Heart of Louisiana: Hilltop Arboretum - KSLA News 12 Shreveport, Louisiana News Weather & Sports

Heart of Louisiana: Hilltop Arboretum

Source: LSU Hilltop Arboretum website Source: LSU Hilltop Arboretum website
BATON ROUGE, LA (WVUE) -

In the 1920s, a man named Emory Smith moved from Iowa to Baton Rouge and bought what he called his hilltop farm along Highland Road. In this landscape, Smith saw more than a place to grow vegetables.

“And it’s really a very unusual kind of setting for Baton Rouge. It's an upland forest and it has a series of ravines like you might see in St. Francisville,” said Peggy Coates with the LSU Hilltop Arboretum.

Smith started collecting Louisiana plants, flowering trees and bushes that he found in the forests and wet lowlands of the state. He shared his interest in nature with the head of LSU’s landscape architecture program.

“So he started bringing students and plant materials, and Emery would take them on a tour of all of his plant collections,” Coates said.

In 1981 when Smith turned 90, he donated the 14-acre natural garden to LSU. The Hilltop Arboretum is open year-round to visitors

“You're going to find Emory Smith's historical plants that he planted here at Hilltop, and you are going to find collections of Louisiana aquatic plants around the pond,” Coates said. “We have a pineland savanna plant collection.”

One of the things that I like about an arboretum is that if you see a tree or a flower that you like you, there’s usually a sign nearby that tells you what it is.
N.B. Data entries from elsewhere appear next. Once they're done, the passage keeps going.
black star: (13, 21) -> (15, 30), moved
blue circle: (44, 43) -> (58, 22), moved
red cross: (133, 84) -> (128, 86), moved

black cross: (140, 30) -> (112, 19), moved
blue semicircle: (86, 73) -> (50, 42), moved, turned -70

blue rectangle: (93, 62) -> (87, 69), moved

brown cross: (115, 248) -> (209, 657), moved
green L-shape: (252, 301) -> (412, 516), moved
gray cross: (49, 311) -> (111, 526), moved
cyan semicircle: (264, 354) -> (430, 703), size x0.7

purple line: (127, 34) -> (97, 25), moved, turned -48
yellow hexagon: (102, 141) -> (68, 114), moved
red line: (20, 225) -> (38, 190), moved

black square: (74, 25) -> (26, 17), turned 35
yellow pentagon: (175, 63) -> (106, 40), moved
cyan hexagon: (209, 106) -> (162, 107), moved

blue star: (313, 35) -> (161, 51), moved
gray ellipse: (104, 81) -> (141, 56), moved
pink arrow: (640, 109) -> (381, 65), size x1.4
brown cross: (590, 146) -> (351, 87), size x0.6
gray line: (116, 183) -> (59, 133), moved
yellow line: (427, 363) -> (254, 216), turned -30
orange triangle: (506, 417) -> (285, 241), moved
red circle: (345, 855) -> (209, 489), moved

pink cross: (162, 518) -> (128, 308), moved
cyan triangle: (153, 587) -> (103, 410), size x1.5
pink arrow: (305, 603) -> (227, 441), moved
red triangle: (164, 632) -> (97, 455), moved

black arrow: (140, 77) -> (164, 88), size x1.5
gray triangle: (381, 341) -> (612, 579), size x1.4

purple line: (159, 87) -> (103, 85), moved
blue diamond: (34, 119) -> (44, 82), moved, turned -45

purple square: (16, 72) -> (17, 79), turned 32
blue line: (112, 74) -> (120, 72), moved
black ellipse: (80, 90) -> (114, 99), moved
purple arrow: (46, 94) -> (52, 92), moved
In the spring, you see different types of azaleas in bloom. You wander beneath flower-covered trees, and follow a curved boardwalk around a pond decorated with mostly native plants.  And spring is a busy time for garden volunteers at Hilltop.

“Friendships are forged, as well as increased knowledge of plants and helping the effort at Hilltop,” said volunteer Janet Forbes.

They’re preparing for a spring plant sale that emphasizes Louisiana.

“This is their home, their native spot, their native soil, so they naturally do better,” Forbes said. “So I think that's what the draw is, and that's what you want to do is to continue that heritage of the plants that speak Louisiana.”

The sale proceeds help fund educational programs and preserve this peaceful patch of nature.

“It's a special place,” Coates said. “It’s a place that I think we can celebrate the beauty of the Louisiana environment.”

And it continues the mission started nearly a century ago by Emory Smith, who wanted the small part of nature under his control to be a better place because of the way he used it.